Art World
El Anatsui Will Use a Humongous Sheet of Bottle Caps to Drape a Whole Museum for the Carnegie International This Fall
Tavares Strachan, Park McArthur, and Mimi Cherono Ng'ok will also contribute site-specific works.
Tavares Strachan, Park McArthur, and Mimi Cherono Ng'ok will also contribute site-specific works.
Taylor Dafoe ShareShare This Article
On a gray day last year, the Ghanaian-born artist El Anatsui visited Pittsburgh, where he was struck by Richard Serra’s 40-foot-tall COR-TEN steel sculpture installed in front of the Carnegie Museum of Art. It seemed to blend into the nearly 50-year-old building behind it, inspiring the artist to try to achieve a similar effect with his new installation for the museum’s exterior, commissioned as part of the 57th edition of the Carnegie International.
El Anatsui now plans to drape the building in one of his signature sculptures composed of hundreds of thousands of discarded liquor bottle tops, all strung together with copper wire.
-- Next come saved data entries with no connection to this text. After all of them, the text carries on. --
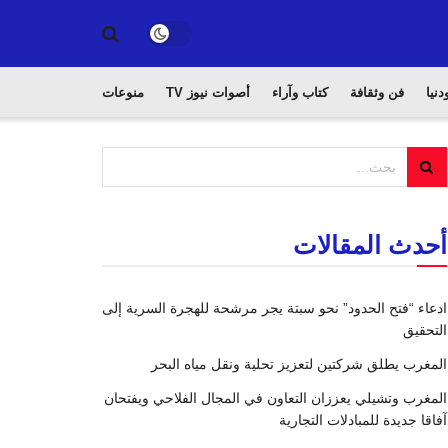
دنيا
فن وثقافة
كتاب وآراء
أصوات نيوز TV
منوعات
أحدث المقالات
ادعاء “فتح الحدود” نحو سبتة يجر مرشحة للهجرة السرية إلى
التحقيق
المغرب يطلق شركتين لتعزيز تحلية ونقل مياه البحر
المغرب وتشيلي يعززان التعاون في المجال الفلاحي ويفتحان
آفاقا جديدة للمبادلات التجارية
The flowing metallic artwork will cover the entirety of the museum’s 160-foot-long façade and continue onto the front lawn. There, the bottle tops will connect to a series of printing plates, sourced from a nearby Pittsburgh press. The plates, in turn, will link up to a series of reflective metal sculptures fabricated by a local artist, which will surround the Serra sculpture, Carnegie (1985).
The museum announced Anatsui’s work, along with three other projects that will be included in the upcoming exhibition, today. All four projects, like many of those previously announced, were inspired by the structure of the museum itself.
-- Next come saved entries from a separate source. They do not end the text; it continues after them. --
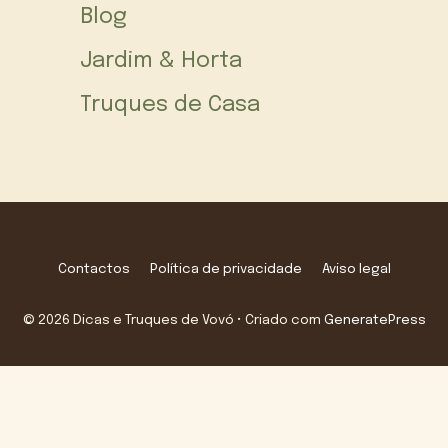
Blog
Jardim & Horta
Truques de Casa
Contactos
Política de privacidade
Aviso legal
© 2026 Dicas e Truques de Vovó
• Criado com
GeneratePress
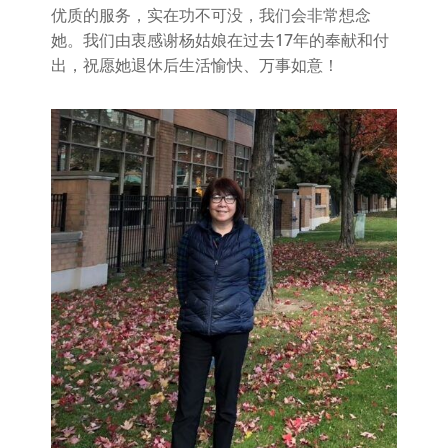
优质的服务，实在功不可没，我们会非常想念
她。我们由衷感谢杨姑娘在过去17年的奉献和付
出，祝愿她退休后生活愉快、万事如意！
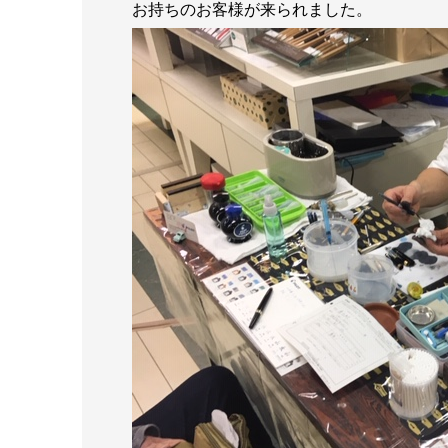
お持ちのお客様が来られました。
“I guess you can’t come to the Carnegie Museum and not use the building itself as your vessel and material and make it part of the exhibition,” Ingrid Schaffner, the show’s ambitious curator, tells artnet News.
Though Schaffner didn’t expressly encourage the 32 artists and collectives in the exhibition to consider the building, the surrounding city, or the history of the Carnegie International—the oldest survey of contemporary art in North America—many of them have done so anyway.
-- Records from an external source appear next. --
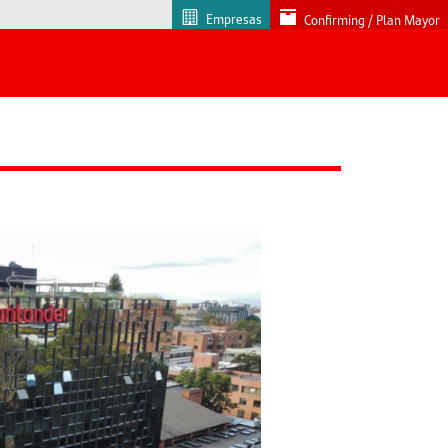
Empresas
Confirming / Plan Mayor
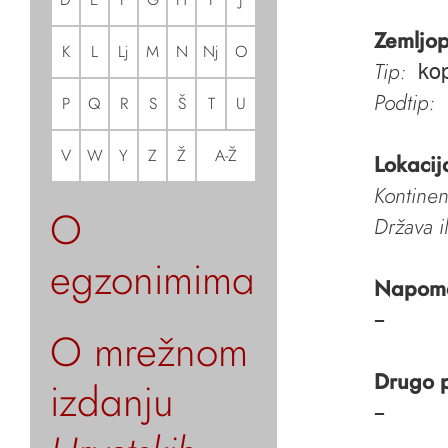
Zemljop
K
L
Lj
M
N
Nj
O
Tip:
kop
Podtip:
P
Q
R
S
Š
T
U
V
W
Y
Z
Ž
A-Ž
Lokacij
Kontinen
O
Država i
egzonimima
Napom
–
O mrežnom
Drugo 
izdanju
–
Another work on the museum’s exterior will be a project by Bahamian artist Tavares Strachan, who was similarly inspired by a “feature of the museum,” Schaffner says. But she won’t tell us just what that feature is until the work is unveiled at the opening of the exhibition itself on October 13. “The gift of the surprise is part of the work,” she says. But she did give one little hint: “Prepare to be illuminated.”
Inside the main entrance, the nomadic Kenyan photographer Mimi Cherono Ng’ok will install a billboard-sized diptych that’s inspired, in part, by the late artist Felix Gonzalez-Torres. A third image by Ng’ok will appear on the backside of the museum map handed out to guests, an idea that connects to her interest in peripatetic photography, or, as she puts it, “emotional cartography”—the circulation of images and their ability to document place.
Finally, a sound work by New York-based artist Park McArthur will greet visitors entering the museum. McArthur researched the stones that make up the building itself and traced their origin back to the Larvik quarry in Norway. She then commissioned an Oslo-based engineer to travel to the quarry and make record audio recordings of the stones being extracted. It’s a way of “mining the materiality of the museum,” Schaffner says.
“For me it’s less about Pittsburgh, per se, than it is about context,” Schaffner says. “Because the International has such a pronounced character, because of the museum’s reputation, and because of the city’s rich history, I see why artists are drawn to the setting itself as material.”